** ASSIGNED TASK **
When you restate the entries that follow, keep every word exactly and drop the pictures.

(THE RECORDS begins)

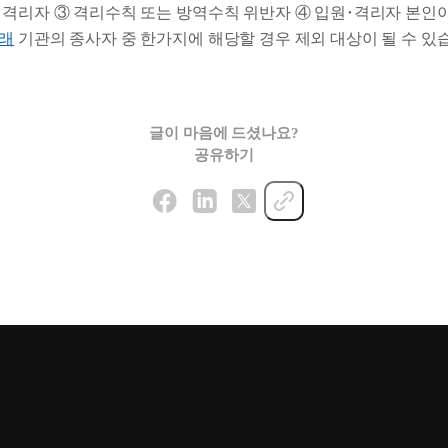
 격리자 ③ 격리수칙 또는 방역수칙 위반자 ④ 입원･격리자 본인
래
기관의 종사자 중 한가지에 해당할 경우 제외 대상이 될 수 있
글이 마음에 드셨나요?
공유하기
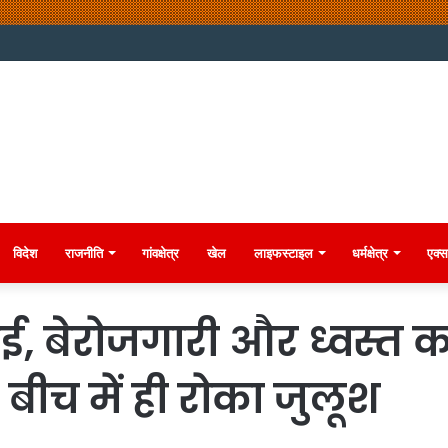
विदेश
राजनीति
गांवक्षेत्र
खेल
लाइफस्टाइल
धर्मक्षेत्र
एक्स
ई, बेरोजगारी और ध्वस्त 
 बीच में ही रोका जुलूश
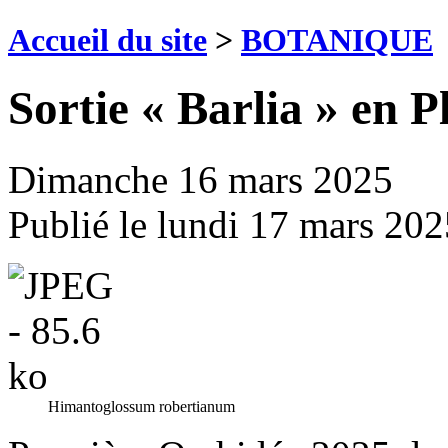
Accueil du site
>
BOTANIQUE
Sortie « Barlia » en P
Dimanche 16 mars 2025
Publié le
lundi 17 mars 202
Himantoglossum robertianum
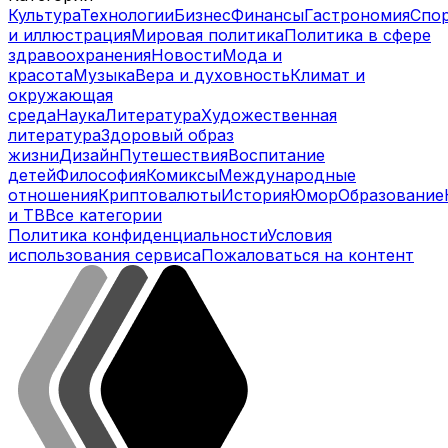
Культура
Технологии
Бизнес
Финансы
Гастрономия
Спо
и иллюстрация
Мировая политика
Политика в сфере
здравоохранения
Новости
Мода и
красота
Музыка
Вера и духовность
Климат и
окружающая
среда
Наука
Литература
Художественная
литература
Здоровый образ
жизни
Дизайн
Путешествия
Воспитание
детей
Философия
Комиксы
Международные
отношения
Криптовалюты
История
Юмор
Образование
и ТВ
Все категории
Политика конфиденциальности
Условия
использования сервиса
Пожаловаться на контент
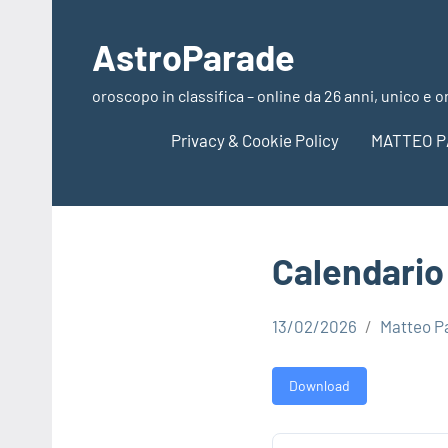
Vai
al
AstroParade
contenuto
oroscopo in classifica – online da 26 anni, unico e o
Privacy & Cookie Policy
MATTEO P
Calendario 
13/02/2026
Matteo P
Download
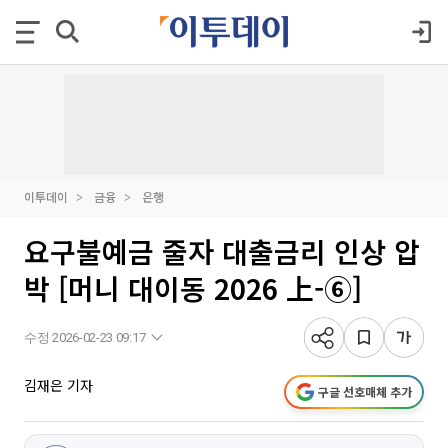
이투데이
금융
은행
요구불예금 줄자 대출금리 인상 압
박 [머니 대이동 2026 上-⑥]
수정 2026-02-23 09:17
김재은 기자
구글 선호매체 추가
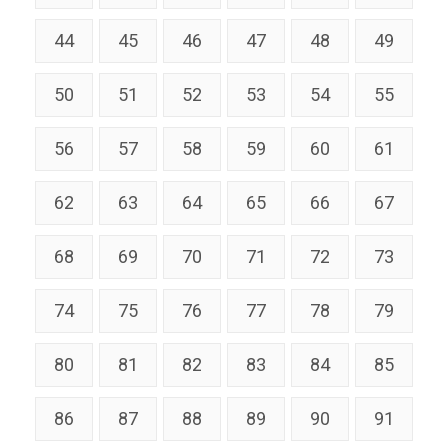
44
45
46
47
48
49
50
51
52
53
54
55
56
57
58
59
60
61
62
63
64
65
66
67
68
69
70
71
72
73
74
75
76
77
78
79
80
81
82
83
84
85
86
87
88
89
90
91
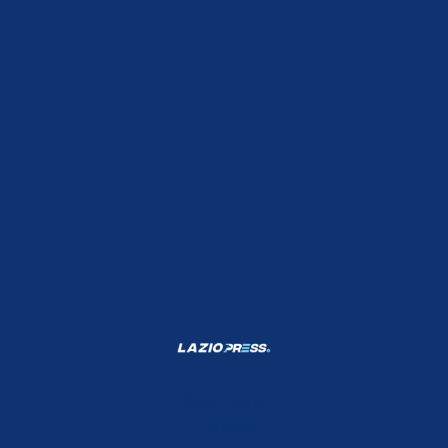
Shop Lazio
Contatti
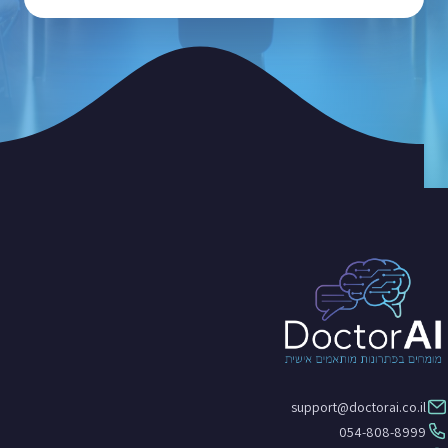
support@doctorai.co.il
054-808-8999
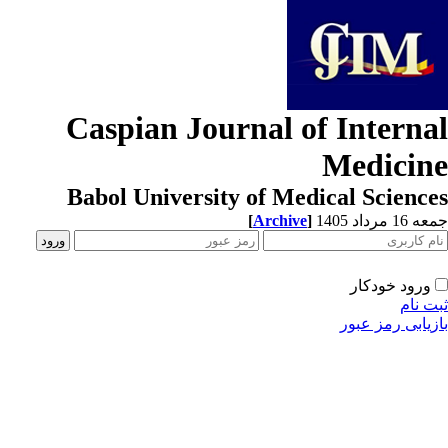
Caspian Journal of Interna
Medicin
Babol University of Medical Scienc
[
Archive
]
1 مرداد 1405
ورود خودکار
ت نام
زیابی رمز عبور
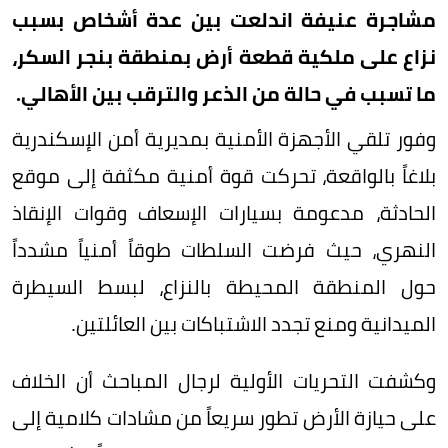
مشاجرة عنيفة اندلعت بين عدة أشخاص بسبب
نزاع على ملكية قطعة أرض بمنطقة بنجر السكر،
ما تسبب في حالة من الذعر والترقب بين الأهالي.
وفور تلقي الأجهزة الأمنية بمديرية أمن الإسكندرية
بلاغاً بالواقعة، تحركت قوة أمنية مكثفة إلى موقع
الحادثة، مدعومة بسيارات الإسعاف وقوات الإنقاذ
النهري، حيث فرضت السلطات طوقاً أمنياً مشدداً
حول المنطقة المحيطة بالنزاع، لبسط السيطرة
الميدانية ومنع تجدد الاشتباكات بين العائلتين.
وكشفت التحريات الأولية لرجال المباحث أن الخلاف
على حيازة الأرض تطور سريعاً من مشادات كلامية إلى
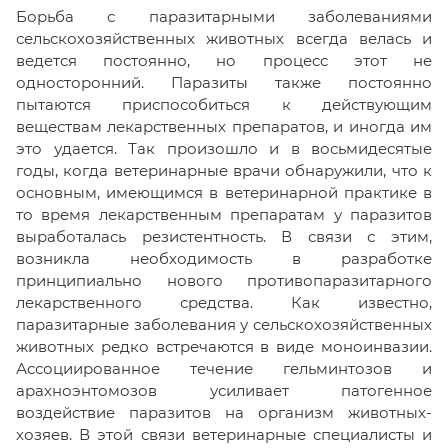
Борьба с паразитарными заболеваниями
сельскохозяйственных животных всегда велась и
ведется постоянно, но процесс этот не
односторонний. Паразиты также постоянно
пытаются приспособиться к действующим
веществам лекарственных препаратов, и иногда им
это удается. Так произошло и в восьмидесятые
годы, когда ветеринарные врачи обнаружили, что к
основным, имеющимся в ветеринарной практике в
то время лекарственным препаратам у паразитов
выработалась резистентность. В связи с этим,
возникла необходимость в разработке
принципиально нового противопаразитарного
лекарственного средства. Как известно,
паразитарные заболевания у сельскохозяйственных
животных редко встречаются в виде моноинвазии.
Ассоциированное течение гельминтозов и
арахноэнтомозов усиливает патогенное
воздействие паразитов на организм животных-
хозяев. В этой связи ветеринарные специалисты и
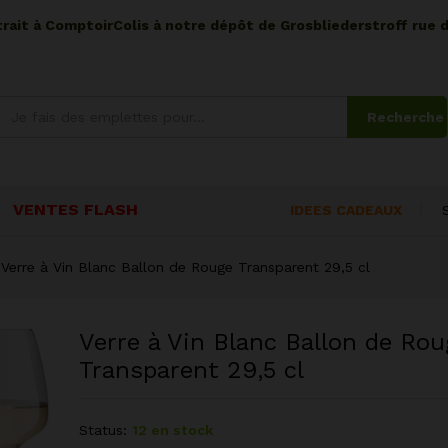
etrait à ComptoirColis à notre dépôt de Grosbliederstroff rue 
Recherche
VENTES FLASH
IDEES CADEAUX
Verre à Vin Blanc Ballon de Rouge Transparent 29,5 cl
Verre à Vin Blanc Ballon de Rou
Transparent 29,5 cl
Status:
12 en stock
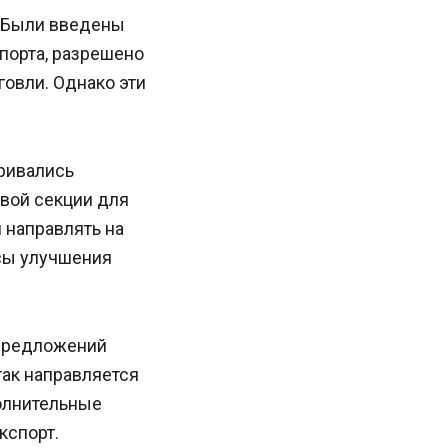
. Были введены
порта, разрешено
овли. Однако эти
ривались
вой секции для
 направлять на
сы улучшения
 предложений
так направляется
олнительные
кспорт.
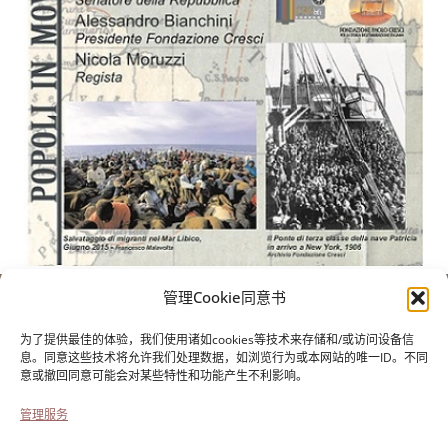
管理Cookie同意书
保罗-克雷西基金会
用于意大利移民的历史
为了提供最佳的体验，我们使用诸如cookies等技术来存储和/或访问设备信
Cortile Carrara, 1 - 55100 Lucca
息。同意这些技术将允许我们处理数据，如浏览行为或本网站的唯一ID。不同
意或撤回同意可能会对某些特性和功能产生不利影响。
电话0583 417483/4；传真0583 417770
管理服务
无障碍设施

(THE RECORDS ends)

** OUTPUT BELOW **
 격리자 ③ 격리수칙 또는 방역수칙 위반자 ④ 입원･격리자 본인
래
기관의 종사자 중 한가지에 해당할 경우 제외 대상이 될 수 있
글이 마음에 드셨나요?
공유하기
विदेश
राजनीति
गांवक्षेत्र
खेल
लाइफस्टाइल
धर्मक्षेत्र
एक्स
ई, बेरोजगारी और ध्वस्त 
 बीच में ही रोका जुलूश
Accueil du site
>
BOTANIQUE
Sortie « Barlia » en P
Dimanche 16 mars 2025
Publié le
lundi 17 mars 202
Himantoglossum robertianum
Культура
Технологии
Бизнес
Финансы
Гастрономия
Спо
и иллюстрация
Мировая политика
Политика в сфере
здравоохранения
Новости
Мода и
красота
Музыка
Вера и духовность
Климат и
окружающая
среда
Наука
Литература
Художественная
литература
Здоровый образ
жизни
Дизайн
Путешествия
Воспитание
детей
Философия
Комиксы
Международные
отношения
Криптовалюты
История
Юмор
Образование
и ТВ
Все категории
Политика конфиденциальности
Условия
использования сервиса
Пожаловаться на контент
Vai
al
AstroParade
contenuto
oroscopo in classifica – online da 26 anni, unico e o
Privacy & Cookie Policy
MATTEO P
Calendario 
13/02/2026
Matteo P
Download
이투데이
금융
은행
요구불예금 줄자 대출금리 인상 압
박 [머니 대이동 2026 上-⑥]
수정 2026-02-23 09:17
김재은 기자
구글 선호매체 추가
44
45
46
47
48
49
50
51
52
53
54
55
56
57
58
59
60
61
62
63
64
65
66
67
68
69
70
71
72
73
74
75
76
77
78
79
80
81
82
83
84
85
86
87
88
89
90
91
Shop Lazio
Contatti
support@doctorai.co.il
054-808-8999
Caspian Journal of Interna
Medicin
Babol University of Medical Scienc
[
Archive
]
1 مرداد 1405
ورود خودکار
ت نام
زیابی رمز عبور
مشاجرة عنيفة اندلعت بين عدة أشخاص بسبب
نزاع على ملكية قطعة أرض بمنطقة بنجر السكر،
ما تسبب في حالة من الذعر والترقب بين الأهالي.
وفور تلقي الأجهزة الأمنية بمديرية أمن الإسكندرية
بلاغاً بالواقعة، تحركت قوة أمنية مكثفة إلى موقع
الحادثة، مدعومة بسيارات الإسعاف وقوات الإنقاذ
النهري، حيث فرضت السلطات طوقاً أمنياً مشدداً
حول المنطقة المحيطة بالنزاع، لبسط السيطرة
الميدانية ومنع تجدد الاشتباكات بين العائلتين.
وكشفت التحريات الأولية لرجال المباحث أن الخلاف
على حيازة الأرض تطور سريعاً من مشادات كلامية إلى
Борьба с паразитарными заболеваниями
сельскохозяйственных животных всегда велась и
ведется постоянно, но процесс этот не
односторонний. Паразиты также постоянно
пытаются приспособиться к действующим
веществам лекарственных препаратов, и иногда им
это удается. Так произошло и в восьмидесятые
годы, когда ветеринарные врачи обнаружили, что к
основным, имеющимся в ветеринарной практике в
то время лекарственным препаратам у паразитов
выработалась резистентность. В связи с этим,
возникла необходимость в разработке
принципиально нового противопаразитарного
лекарственного средства. Как известно,
паразитарные заболевания у сельскохозяйственных
животных редко встречаются в виде моноинвазии.
Ассоциированное течение гельминтозов и
арахноэнтомозов усиливает патогенное
воздействие паразитов на организм животных-
хозяев. В этой связи ветеринарные специалисты и
etrait à ComptoirColis à notre dépôt de Grosbliederstroff rue 
Recherche
VENTES FLASH
IDEES CADEAUX
Verre à Vin Blanc Ballon de Rouge Transparent 29,5 cl
Verre à Vin Blanc Ballon de Rou
Transparent 29,5 cl
Status:
12 en stock
. Были введены
порта, разрешено
овли. Однако эти
ривались
вой секции для
 направлять на
сы улучшения
 предложений
так направляется
олнительные
кспорт.
管理Cookie同意书
保罗-克雷西基金会
用于意大利移民的历史
为了提供最佳的体验，我们使用诸如cookies等技术来存储和/或访问设备信
Cortile Carrara, 1 - 55100 Lucca
息。同意这些技术将允许我们处理数据，如浏览行为或本网站的唯一ID。不同
意或撤回同意可能会对某些特性和功能产生不利影响。
电话0583 417483/4；传真0583 417770
管理服务
无障碍设施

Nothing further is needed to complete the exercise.